ChemBench Update: Is there a new contender for the best model?
Some time has passed after the publication of our ChemBench manuscript on arXiv. Here is an exciting update that puts into perspective the performance of LLM models as these become more efficient and better across benchmarks! Spoiler: there is a new leading model!
New models
In this release, we introduce seven new models. Surprisingly, the highlight of this blog post is the smaller models! When comparing the newly released small LLMs to the older versions of the gargantuan GPT and Claude models, it is clear that we've come a long way when it comes to efficiency! Let's see the updated top-10, where we highlight the new models. Claude-3.5 (Sonnet) is the new top performer, surpassing GPT-4.

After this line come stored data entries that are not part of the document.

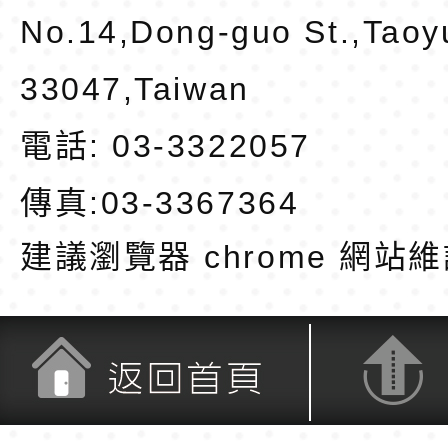
No.14,Dong-guo St.,Taoy
33047,Taiwan
電話: 03-3322057
傳真:03-3367364
建議瀏覽器 chrome
網站維
返回首頁
返回頂端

Somewhat puzzling, the newly released GPT-4o does not surpass the performance of its predecessor GPT-4. Moreover, Llama-3 models perform well, considering their size. For example, the Llama-3-8B model matches the performance of GPT-3.5-Turbo, while its larger version with 70B parameters is in the top 5, outperforming Claude-2. The performance of Phi-3, released by Microsoft, is also noteworthy since this is a 14B-parameter model that performs on par with Claude-2.
Improvements
In our April blog, we showcased the performance distribution across various subdomains of chemistry.
At that time, GPT-4 and Claude-3 were the leaders across all categories. This time around, Claude-3.5-Sonnet seems to have taken the solo lead across a vast majority of our designated domains.
One (important) domain it lacks behind GPT-4 is chemical safety.
Surprisingly, four of the new models obtained the maximum score in computational chemistry. Important leaps happened across other domains, such as materials science, analytical chemistry, and organic chemistry. These subcategories have a large number of questions, thus an improvement in the range of 8-30% is certaintly a testament that LLMs are becoming better chemists, gradually increasing the gap between themselves and humans.
What's next?
The team is currently working on a set of challenging questions across domains. We intend with this new set of more advanced questions to determine the real capabilities of large language models. The new set will also be used to generate a new subset of questions for the human baseline. LLMs are not going anywhere so we can try to understand how they can best assist or facilitate the development of new drugs or materials.